Each line of the data has to be written out again exactly as shown.

**Material supplied**

___

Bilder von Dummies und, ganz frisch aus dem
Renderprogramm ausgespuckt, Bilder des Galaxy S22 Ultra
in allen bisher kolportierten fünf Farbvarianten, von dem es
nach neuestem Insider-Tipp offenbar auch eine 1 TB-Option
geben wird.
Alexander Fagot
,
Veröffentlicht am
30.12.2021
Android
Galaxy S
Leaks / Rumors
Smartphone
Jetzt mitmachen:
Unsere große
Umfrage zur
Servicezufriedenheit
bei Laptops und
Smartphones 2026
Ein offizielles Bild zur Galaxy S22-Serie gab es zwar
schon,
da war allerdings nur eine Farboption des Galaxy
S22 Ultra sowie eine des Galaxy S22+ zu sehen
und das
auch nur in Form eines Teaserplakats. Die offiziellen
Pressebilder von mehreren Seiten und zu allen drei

___

**Solution to the exercise**
Bilder von Dummies und, ganz frisch aus dem
Renderprogramm ausgespuckt, Bilder des Galaxy S22 Ultra
in allen bisher kolportierten fünf Farbvarianten, von dem es
nach neuestem Insider-Tipp offenbar auch eine 1 TB-Option
geben wird.
Alexander Fagot
,
Veröffentlicht am
30.12.2021
Android
Galaxy S
Leaks / Rumors
Smartphone
Jetzt mitmachen:
Unsere große
Umfrage zur
Servicezufriedenheit
bei Laptops und
Smartphones 2026
Ein offizielles Bild zur Galaxy S22-Serie gab es zwar
schon,
da war allerdings nur eine Farboption des Galaxy
S22 Ultra sowie eine des Galaxy S22+ zu sehen
und das
auch nur in Form eines Teaserplakats. Die offiziellen
Pressebilder von mehreren Seiten und zu allen drei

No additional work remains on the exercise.